I just found out that my best friend might be moving. It’s not a definite thing, but it’s something being seriously considered. And it’s not a move to somewhere nearby. This would be FAR. Way too far. And, well….I am upset. I know some people would say not to worry about something until it happens. But I have never been that kind of person. I worry about a lot of things, some too much, and some for valid reasons. And I guess I have always had this feeling that life is waiting to spite me (yes I know, they make drugs for that, I should look into it, I get it). So when my best friend talks seriously about moving, it doesn’t feel much different than if she had said that the decision to move had already been made.

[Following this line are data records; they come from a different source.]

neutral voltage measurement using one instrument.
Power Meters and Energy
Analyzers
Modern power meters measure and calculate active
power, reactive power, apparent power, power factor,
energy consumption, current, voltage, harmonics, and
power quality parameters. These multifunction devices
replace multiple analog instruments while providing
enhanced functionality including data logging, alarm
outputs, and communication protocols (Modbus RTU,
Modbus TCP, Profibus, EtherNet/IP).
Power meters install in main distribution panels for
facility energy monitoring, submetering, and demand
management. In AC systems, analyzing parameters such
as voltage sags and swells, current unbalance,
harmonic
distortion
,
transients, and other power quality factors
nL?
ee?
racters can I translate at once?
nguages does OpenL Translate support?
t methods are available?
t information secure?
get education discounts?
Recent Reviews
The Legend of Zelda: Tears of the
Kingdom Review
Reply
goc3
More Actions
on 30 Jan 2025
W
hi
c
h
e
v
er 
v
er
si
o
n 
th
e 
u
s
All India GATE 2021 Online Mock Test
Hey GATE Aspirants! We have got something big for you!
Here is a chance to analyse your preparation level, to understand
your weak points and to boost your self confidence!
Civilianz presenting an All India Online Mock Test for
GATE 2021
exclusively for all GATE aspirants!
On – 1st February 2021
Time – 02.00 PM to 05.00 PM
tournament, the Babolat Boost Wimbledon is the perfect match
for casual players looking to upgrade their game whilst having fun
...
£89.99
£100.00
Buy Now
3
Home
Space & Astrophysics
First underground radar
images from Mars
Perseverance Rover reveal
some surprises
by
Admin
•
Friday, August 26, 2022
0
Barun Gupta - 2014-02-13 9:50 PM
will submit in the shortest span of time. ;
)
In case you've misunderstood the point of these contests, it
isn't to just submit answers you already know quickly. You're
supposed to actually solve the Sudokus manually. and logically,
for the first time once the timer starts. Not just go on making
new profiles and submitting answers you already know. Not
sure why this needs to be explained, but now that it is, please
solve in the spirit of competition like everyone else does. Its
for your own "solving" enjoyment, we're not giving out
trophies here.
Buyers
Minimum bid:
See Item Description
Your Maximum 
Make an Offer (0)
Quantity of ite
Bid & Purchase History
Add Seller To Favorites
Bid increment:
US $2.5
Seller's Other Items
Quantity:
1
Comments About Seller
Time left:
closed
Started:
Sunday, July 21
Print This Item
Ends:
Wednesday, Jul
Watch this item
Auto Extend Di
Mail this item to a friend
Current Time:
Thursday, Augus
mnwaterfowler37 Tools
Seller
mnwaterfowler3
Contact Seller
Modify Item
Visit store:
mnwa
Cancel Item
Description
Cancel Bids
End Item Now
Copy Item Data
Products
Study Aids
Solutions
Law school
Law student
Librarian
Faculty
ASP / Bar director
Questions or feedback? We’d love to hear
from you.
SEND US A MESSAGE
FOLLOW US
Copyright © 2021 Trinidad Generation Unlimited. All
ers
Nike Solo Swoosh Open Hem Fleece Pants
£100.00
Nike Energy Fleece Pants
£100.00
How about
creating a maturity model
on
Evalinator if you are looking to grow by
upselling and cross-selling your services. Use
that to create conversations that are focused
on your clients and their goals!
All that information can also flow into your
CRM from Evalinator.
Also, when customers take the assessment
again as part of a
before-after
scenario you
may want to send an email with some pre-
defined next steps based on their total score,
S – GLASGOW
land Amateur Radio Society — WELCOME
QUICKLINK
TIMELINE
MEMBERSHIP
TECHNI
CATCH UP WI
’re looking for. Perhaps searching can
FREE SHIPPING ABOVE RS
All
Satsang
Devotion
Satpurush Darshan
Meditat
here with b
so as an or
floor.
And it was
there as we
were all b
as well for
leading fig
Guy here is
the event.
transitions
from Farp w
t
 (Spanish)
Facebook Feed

I am already upset by how little I get to see her. We both have busy lives. I was spoiled by weekly get-togethers with her, back when she lived much closer and had ready transportation. Now, though, she is a few towns further…still not that far, but it’s enough that weekly meet-ups are no longer possible, and sometimes it’s hard to even manage seeing her once a month. I hate it.
I also recently missed out on a big event in her life, something I had been looking forward to for a long time. She got married. It was not at all the wedding she had wanted and it was done the way it was because it was necessary for insurance purposes and they could not afford a large wedding. Since they couldn’t afford a wedding with a reception and feeding everyone, they ONLY invited family, because they would have never heard the end of it, and…well, it’s still a special celebration of two wonderful people joining…if nothing else, you at least want your immediate family there to share it with. But I still wanted to be there. I didn’t expect to be fed, and I would have been thrilled to just watch them join together as a married couple, offer my loving congratulations, and go on my way. But if they made an exception for me, they would have had to make it for everyone, and I guess not everyone would have been okay with not being fed/catered to. I personally would have just told people that it was only for immediate family and that if anyone insisted on being a part of the ceremony, it would just be to watch and there would be no ceremony. But then, I have always been weird like that…stating it like it is and not caring (much) if people objected…not if it made sense to me.
But…she has a different opinion on it, and she isn’t me, and so…I was not there. And it hurts. None of her friends were there, but it still hurts me that I couldn’t be there for something that I had looked forward to so intensely for years. I am trying to take consolation in the fact that at the 1-year mark, they are going to hold a mini-ceremony/celebration for their friends, to sort of relive the day. Not the same, but it’s something. But of course I worry that it might not happen, that finances will get in the way (though I don’t feel it really needs to cost anything…it can be potluck, I’ll bring music, etc…). And now, it might be that she won’t even live in this state, not even close. So I will have truly missed out.
Yes, I am whining about something that probably shouldn’t be that important. Most people probably wouldn’t care. But it matters to me. And it matters that I won’t be able to see my best friend as often. Even though we are having trouble seeing each other at least on a monthly basis, we were at least seeing each other…if she moves, that won’t happen. It will be a once (MAYBE twice) a year thing, if we can manage it. And that’s really hard to stomach.
I kind of feel like life is racing by me, swirling all around, and leaving me behind more and more. I can’t keep up with it. I am so busy trying to keep up with things, trying to manage the day-to-day workings of life, that my kids are growing up way too quickly and I am missing it…my friends are doing things and I am missing it (I can’t even find time to go see my best friend’s show)…weeks go by with hardly any time spent on knitting, my all-time favorite hobby. Important events are happening that I can’t seem to find time to make it to. There are world events going on and I don’t even know what they are. It’s autumn already and I don’t even remember much of summer, and Winter will be here in a few more teary blinks.
I can’t help wonder if I am being way too emotional about it all. I would say it’s “that time of the month” if it weren’t for the fact that that just passed. Has something changed recently to cause me to feel so strongly now? So emotional? So…confused by everything? Or am I not all that crazy to be totally upset at the prospect of losing my friend?
Don’t know…too confused to figure it out. Sad, isn’t it?